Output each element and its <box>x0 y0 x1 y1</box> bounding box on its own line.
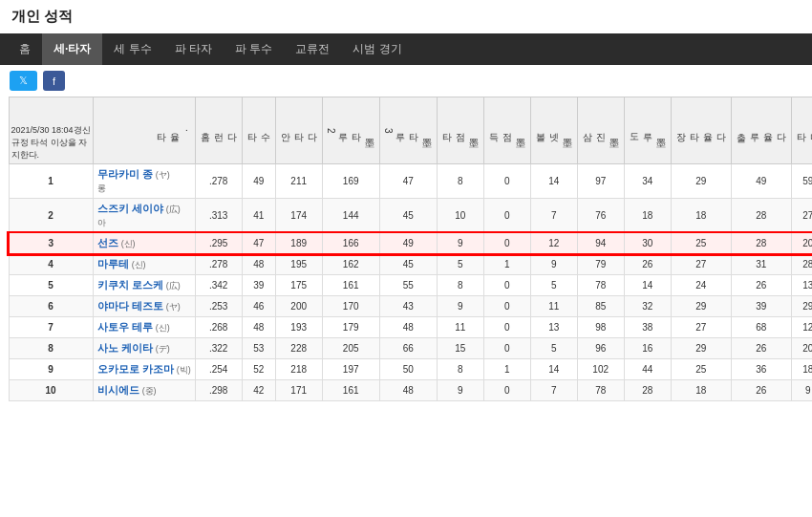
cell-stat: 78 <box>577 380 624 401</box>
cell-stat: 27 <box>791 199 812 233</box>
cell-stat: 47 <box>379 164 437 199</box>
cell-rank: 1 <box>9 164 93 199</box>
cell-stat: 42 <box>242 380 275 401</box>
cell-stat: 18 <box>791 359 812 380</box>
cell-stat: 94 <box>577 233 624 254</box>
cell-stat: 166 <box>322 233 379 254</box>
col-x6: 타다 <box>791 97 812 164</box>
cell-stat: 48 <box>242 317 275 338</box>
cell-stat: .298 <box>195 380 242 401</box>
cell-stat: 68 <box>731 317 791 338</box>
cell-stat: 13 <box>791 275 812 296</box>
cell-stat: 8 <box>437 164 483 199</box>
cell-stat: 0 <box>483 296 530 317</box>
cell-stat: 55 <box>379 275 437 296</box>
cell-stat: 59 <box>791 164 812 199</box>
col-avg: 타율· <box>93 97 195 164</box>
tab-bar: 홈 세·타자 세 투수 파 타자 파 투수 교류전 시범 경기 <box>0 33 812 65</box>
cell-stat: 102 <box>577 359 624 380</box>
table-container: 2021/5/30 18:04경신규정 타석 이상을 자지한다. 타율· 홈런다… <box>0 97 812 411</box>
cell-stat: 44 <box>624 359 671 380</box>
cell-stat: 12 <box>791 317 812 338</box>
page-title: 개인 성적 <box>0 0 812 33</box>
cell-stat: 52 <box>242 359 275 380</box>
cell-stat: 27 <box>671 317 731 338</box>
cell-stat: 0 <box>483 317 530 338</box>
cell-stat: 14 <box>624 275 671 296</box>
cell-stat: 9 <box>791 380 812 401</box>
cell-stat: 9 <box>437 233 483 254</box>
cell-stat: 98 <box>577 317 624 338</box>
tab-exchange[interactable]: 교류전 <box>284 33 341 65</box>
cell-stat: 79 <box>577 254 624 275</box>
tab-exhibition[interactable]: 시범 경기 <box>341 33 413 65</box>
col-hr: 홈런다 <box>195 97 242 164</box>
cell-name: 사노 케이타 (デ) <box>93 338 195 359</box>
cell-stat: .278 <box>195 164 242 199</box>
tab-batter[interactable]: 세·타자 <box>42 33 102 65</box>
cell-stat: 30 <box>624 233 671 254</box>
cell-rank: 2 <box>9 199 93 233</box>
cell-stat: 26 <box>731 275 791 296</box>
twitter-button[interactable]: 𝕏 <box>10 71 37 91</box>
cell-stat: 8 <box>437 359 483 380</box>
cell-stat: 28 <box>791 254 812 275</box>
cell-stat: 48 <box>242 254 275 275</box>
col-x2: 삼진墨 <box>577 97 624 164</box>
cell-stat: 218 <box>275 359 322 380</box>
cell-stat: .278 <box>195 254 242 275</box>
cell-stat: 16 <box>624 338 671 359</box>
cell-stat: 5 <box>530 275 577 296</box>
cell-stat: 1 <box>483 254 530 275</box>
cell-stat: 0 <box>483 338 530 359</box>
cell-stat: 26 <box>624 254 671 275</box>
cell-stat: .253 <box>195 296 242 317</box>
tab-home[interactable]: 홈 <box>8 33 42 65</box>
facebook-button[interactable]: f <box>43 71 65 91</box>
cell-stat: 5 <box>530 338 577 359</box>
cell-stat: 171 <box>275 380 322 401</box>
cell-stat: 27 <box>671 254 731 275</box>
social-bar: 𝕏 f <box>0 65 812 97</box>
cell-rank: 5 <box>9 275 93 296</box>
tab-pa-pitcher[interactable]: 파 투수 <box>224 33 284 65</box>
cell-stat: 9 <box>530 254 577 275</box>
tab-pa-batter[interactable]: 파 타자 <box>163 33 224 65</box>
cell-stat: 49 <box>242 164 275 199</box>
cell-stat: 18 <box>671 380 731 401</box>
col-rbi: 타점墨 <box>437 97 483 164</box>
cell-stat: 14 <box>530 359 577 380</box>
cell-name: 야마다 테즈토 (ヤ) <box>93 296 195 317</box>
cell-stat: 43 <box>379 296 437 317</box>
cell-stat: 39 <box>731 296 791 317</box>
cell-rank: 8 <box>9 338 93 359</box>
cell-rank: 3 <box>9 233 93 254</box>
cell-stat: 11 <box>437 317 483 338</box>
cell-stat: 48 <box>379 317 437 338</box>
cell-name: 스즈키 세이야 (広)아 <box>93 199 195 233</box>
cell-rank: 7 <box>9 317 93 338</box>
cell-stat: 175 <box>275 275 322 296</box>
cell-stat: 9 <box>437 380 483 401</box>
cell-stat: 12 <box>530 233 577 254</box>
cell-stat: 161 <box>322 275 379 296</box>
cell-stat: .322 <box>195 338 242 359</box>
cell-stat: 39 <box>242 275 275 296</box>
cell-stat: 20 <box>791 338 812 359</box>
cell-stat: 18 <box>671 199 731 233</box>
cell-stat: 11 <box>530 296 577 317</box>
cell-stat: 85 <box>577 296 624 317</box>
cell-stat: 45 <box>379 199 437 233</box>
cell-stat: 49 <box>379 233 437 254</box>
tab-pitcher[interactable]: 세 투수 <box>102 33 162 65</box>
cell-stat: 193 <box>275 317 322 338</box>
cell-stat: 161 <box>322 380 379 401</box>
cell-stat: 26 <box>731 380 791 401</box>
cell-stat: 200 <box>275 296 322 317</box>
col-x1: 볼넷墨 <box>530 97 577 164</box>
col-x5: 출루율다 <box>731 97 791 164</box>
cell-name: 무라카미 종 (ヤ)롱 <box>93 164 195 199</box>
cell-stat: 211 <box>275 164 322 199</box>
cell-stat: 46 <box>242 296 275 317</box>
col-x3: 도루墨 <box>624 97 671 164</box>
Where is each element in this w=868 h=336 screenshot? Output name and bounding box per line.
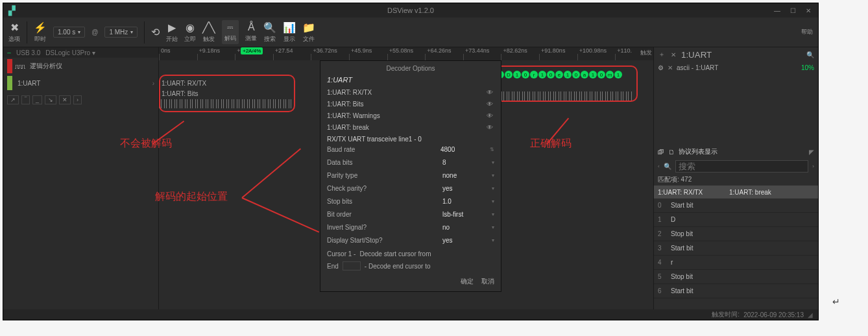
- cancel-button[interactable]: 取消: [481, 277, 494, 286]
- decoder-row-bits[interactable]: 1:UART: Bits👁: [327, 98, 494, 110]
- list-search-row: ‹ 🔍 ›: [654, 159, 818, 174]
- title-bar: ▞ DSView v1.2.0 — ☐ ✕: [3, 3, 818, 18]
- sample-rate-select[interactable]: 1 MHz▾: [104, 27, 138, 38]
- chevron-down-icon[interactable]: ▾: [492, 224, 494, 230]
- wave-area[interactable]: 1:UART: RX/TX 1:UART: Bits 0D10r10e10a10…: [159, 60, 653, 309]
- close-icon[interactable]: ✕: [668, 64, 673, 71]
- measure-button[interactable]: Å测量: [245, 21, 257, 43]
- trig-low-button[interactable]: _: [32, 95, 42, 104]
- chevron-down-icon[interactable]: ▾: [492, 211, 494, 217]
- decoder-signal-line[interactable]: RX/TX UART transceive line1 - 0: [327, 136, 494, 143]
- param-invert[interactable]: Invert Signal?no▾: [327, 221, 494, 234]
- trig-high-button[interactable]: ‾: [21, 95, 30, 104]
- param-parity[interactable]: Parity typenone▾: [327, 169, 494, 182]
- chevron-down-icon[interactable]: ▾: [492, 186, 494, 191]
- search-icon[interactable]: 🔍: [806, 51, 814, 58]
- send-icon[interactable]: ◤: [809, 149, 814, 156]
- trig-rise-button[interactable]: ↗: [7, 95, 19, 104]
- decoder-row-rxtx[interactable]: 1:UART: RX/TX👁: [327, 86, 494, 98]
- table-row[interactable]: 4r: [654, 256, 818, 270]
- measure-icon: Å: [248, 21, 255, 33]
- export-icon[interactable]: 🗋: [668, 149, 675, 156]
- decoder-title: 1:UART: [327, 76, 494, 84]
- stepper-icon[interactable]: ⇅: [490, 147, 494, 152]
- window-controls: — ☐ ✕: [770, 5, 815, 16]
- table-header[interactable]: 1:UART: RX/TX 1:UART: break: [654, 186, 818, 198]
- table-row[interactable]: 6Start bit: [654, 284, 818, 298]
- gear-icon[interactable]: ⚙: [658, 64, 664, 71]
- trig-fall-button[interactable]: ↘: [45, 95, 56, 104]
- table-row[interactable]: 2Stop bit: [654, 227, 818, 241]
- maximize-button[interactable]: ☐: [786, 5, 800, 16]
- decoder-options-panel: Decoder Options 1:UART 1:UART: RX/TX👁 1:…: [320, 60, 501, 292]
- param-stop-bits[interactable]: Stop bits1.0▾: [327, 195, 494, 208]
- search-icon: 🔍: [263, 21, 276, 34]
- trig-menu-button[interactable]: ›: [73, 95, 82, 104]
- protocol-ascii-row[interactable]: ⚙ ✕ ascii - 1:UART 10%: [654, 62, 818, 73]
- decoder-channel-1[interactable]: 1:UART ›: [3, 75, 158, 91]
- chevron-left-icon[interactable]: ‹: [658, 163, 660, 169]
- help-button[interactable]: 帮助: [801, 28, 813, 36]
- end-cursor-slot[interactable]: [343, 261, 361, 270]
- decoder-row-break[interactable]: 1:UART: break👁: [327, 121, 494, 133]
- decode-button[interactable]: ⎓解码: [222, 20, 239, 44]
- table-row[interactable]: 0Start bit: [654, 198, 818, 213]
- trig-close-button[interactable]: ✕: [59, 95, 71, 104]
- chevron-right-icon[interactable]: ›: [812, 163, 814, 169]
- wave-icon: ⎍⎍⎍: [15, 63, 25, 70]
- mode-button[interactable]: ⚡ 即时: [34, 21, 47, 43]
- start-button[interactable]: ▶开始: [166, 21, 178, 43]
- eye-icon[interactable]: 👁: [485, 89, 494, 96]
- chevron-down-icon[interactable]: ▾: [492, 160, 494, 165]
- decoder-row-warnings[interactable]: 1:UART: Warnings👁: [327, 110, 494, 121]
- waveform-right: [496, 91, 633, 101]
- chevron-right-icon: ›: [152, 80, 154, 87]
- search-icon[interactable]: 🔍: [664, 163, 671, 170]
- param-bit-order[interactable]: Bit orderlsb-first▾: [327, 208, 494, 221]
- chevron-down-icon[interactable]: ▾: [492, 198, 494, 204]
- instant-button[interactable]: ◉立即: [184, 21, 196, 43]
- close-icon[interactable]: ✕: [669, 51, 677, 58]
- time-ruler[interactable]: 0ns +9.18ns +18.36ns +27.54 +36.72ns +45…: [159, 47, 653, 60]
- param-baud[interactable]: Baud rate4800⇅: [327, 143, 494, 156]
- col-header-1[interactable]: 1:UART: RX/TX: [658, 189, 729, 196]
- chevron-down-icon[interactable]: ▾: [492, 173, 494, 178]
- options-button[interactable]: ✖ 选项: [8, 21, 20, 43]
- table-row[interactable]: 3Start bit: [654, 241, 818, 256]
- sample-duration-select[interactable]: 1.00 s▾: [53, 27, 85, 38]
- eye-icon[interactable]: 👁: [485, 124, 494, 131]
- channel-0[interactable]: ⎍⎍⎍ 逻辑分析仪: [3, 58, 158, 75]
- cursor-marker[interactable]: +2A/4%: [241, 47, 263, 54]
- param-display-startstop[interactable]: Display Start/Stop?yes▾: [327, 234, 494, 246]
- repeat-icon: ⟲: [151, 26, 160, 38]
- param-databits[interactable]: Data bits8▾: [327, 156, 494, 169]
- device-select[interactable]: DSLogic U3Pro ▾: [45, 49, 154, 56]
- eye-icon[interactable]: 👁: [485, 112, 494, 119]
- list-search-input[interactable]: [675, 160, 809, 173]
- protocol-search-input[interactable]: [681, 50, 802, 60]
- decode-range-from[interactable]: Cursor 1 - Decode start cursor from: [327, 250, 494, 258]
- search-button[interactable]: 🔍搜索: [263, 21, 276, 43]
- col-header-2[interactable]: 1:UART: break: [729, 189, 814, 196]
- decode-range-to[interactable]: End - Decode end cursor to: [327, 261, 494, 270]
- resize-grip-icon[interactable]: ◢: [808, 311, 813, 318]
- ok-button[interactable]: 确定: [461, 277, 474, 286]
- param-check-parity[interactable]: Check parity?yes▾: [327, 182, 494, 195]
- table-row[interactable]: 1D: [654, 213, 818, 227]
- protocol-add-row: ＋ ✕ 🔍: [654, 47, 818, 62]
- minimize-button[interactable]: —: [770, 5, 784, 16]
- repeat-button[interactable]: ⟲: [151, 26, 160, 38]
- folder-icon: 📁: [302, 21, 315, 34]
- add-icon[interactable]: ＋: [658, 50, 666, 59]
- display-button[interactable]: 📊显示: [283, 21, 296, 43]
- close-button[interactable]: ✕: [801, 5, 815, 16]
- decode-row-bits: 1:UART: Bits: [162, 90, 199, 97]
- trigger-button[interactable]: ╱╲触发: [202, 21, 215, 43]
- chevron-down-icon[interactable]: ▾: [492, 237, 494, 243]
- protocol-panel: ＋ ✕ 🔍 ⚙ ✕ ascii - 1:UART 10% 🗊 🗋 协议列表显示 …: [653, 47, 818, 309]
- trigger-time: 2022-06-09 20:35:13: [743, 311, 804, 318]
- table-row[interactable]: 5Stop bit: [654, 270, 818, 284]
- save-icon[interactable]: 🗊: [658, 149, 664, 156]
- eye-icon[interactable]: 👁: [485, 101, 494, 108]
- file-button[interactable]: 📁文件: [302, 21, 315, 43]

===============

Whenever a line of the data above includes the word "options", copy that line.

== Result ==
- decoder-options-panel: Decoder Options 1:UART 1:UART: RX/TX👁 1:…: [320, 60, 501, 292]
- options-button[interactable]: ✖ 选项: [8, 21, 20, 43]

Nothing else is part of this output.